# What generator to buy?



## Meat Man Matt (Jun 29, 2018)

Hey all! I'm looking for some info on different types of smoke generators for cold smoking purposes.

My dad's birthday is coming up and he has been talking about the smoke pistol for a while, but he hasn't bought one yet; which got me thinking: maybe I'll buy one for him and one for myself. I have not tried a cold smoke yet, wanting to make my own smoked salts, cheeses, etc. (And some salmon!) 

Obviously, with my limited (and by that I mean zero) experience cold smoking, I have a tons of questions; and probably a whole bunch more that I haven't even thought of yet. Anyway, I feel like the first question is this:

What smoke generator should I buy?
Factors I am looking for would be things like price, ease of use, cartridge prices, cartridge longevity, mounting ease, and pretty much whatever else you all think I should know!

I look forward to hearing from you cold smokers. Thanks in advance!


----------



## SmokinAl (Jun 30, 2018)

If I were you I would get an Amazen tray, it will burn pellets or dust.
http://www.amazenproducts.com/product_p/amnps5x8.htm
Al


----------



## chef jimmyj (Jun 30, 2018)

I use a maze as well...JJ


----------



## Bearcarver (Jun 30, 2018)

I agree with the AMNPS ("5" X 8" Tray"), as long as you're altitude is below 3000' ASL.
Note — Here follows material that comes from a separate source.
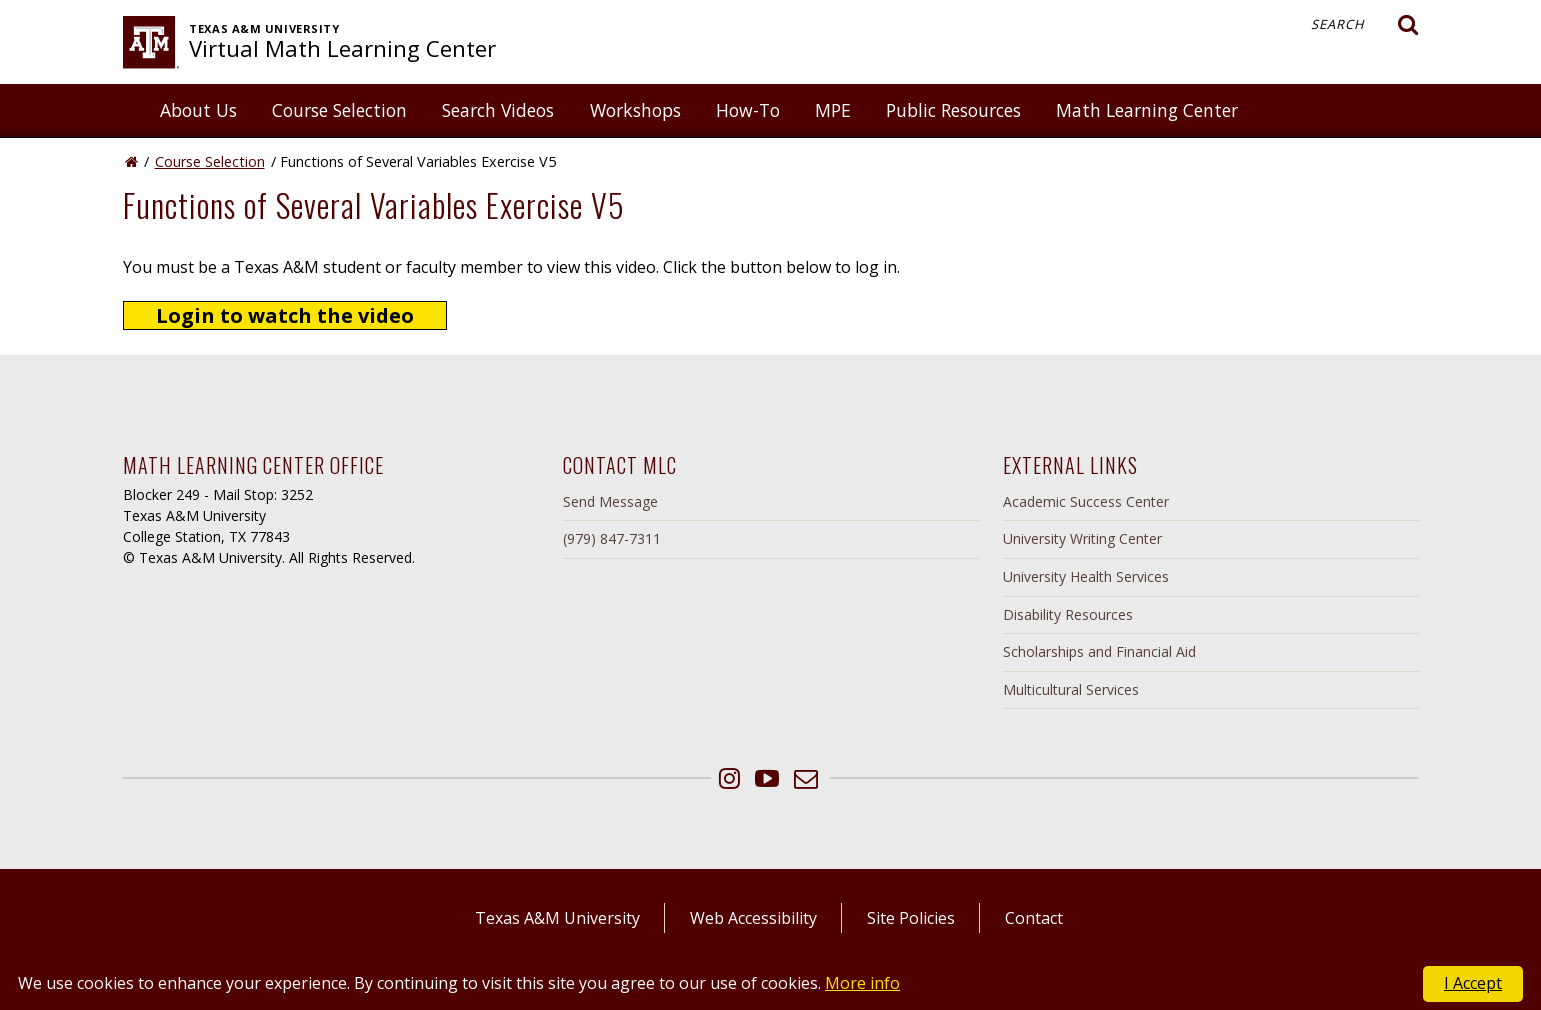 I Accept (1473, 983)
I got the Smoke Pistol too, but it's mainly only good for doing small things, like a plate of cheese or Ring Bologna, or a Drink.

THE Amazing Tray can do a whole smoker full at one time.

Bear


----------



## Meat Man Matt (Jun 30, 2018)

Interesting. I have looked at the amnps. I am wondering how much heat it will add to my smoker. I'm assuming with it's popularity that it's not enough to be an issue. Also, I'm in Denver so... Well over 3000'. Mile high baby! What performance issues should I expect due to altitude, if I decide to go with the amazen?


----------



## Meat Man Matt (Jun 30, 2018)

Also, I'm not sure what "ASL" means.


----------



## chopsaw (Jun 30, 2018)

Meat Man Matt said:


> Also, I'm not sure what "ASL" means.


Above sea level .


----------



## Bearcarver (Jul 1, 2018)

Meat Man Matt said:


> Interesting. I have looked at the amnps. I am wondering how much heat it will add to my smoker. I'm assuming with it's popularity that it's not enough to be an issue. Also, I'm in Denver so... Well over 3000'. Mile high baby! What performance issues should I expect due to altitude, if I decide to go with the amazen?




At your high altitude, you need the Tube (AMNTS) Amazing Tube Smoker. It was designed for high altitudes.

Bear


----------



## Steve H (Jul 1, 2018)

I use the AMNPS ("5" X 8" Tray") as well. And it works very well for cold smoking. At your altitude you'll be better off with the tube though.


----------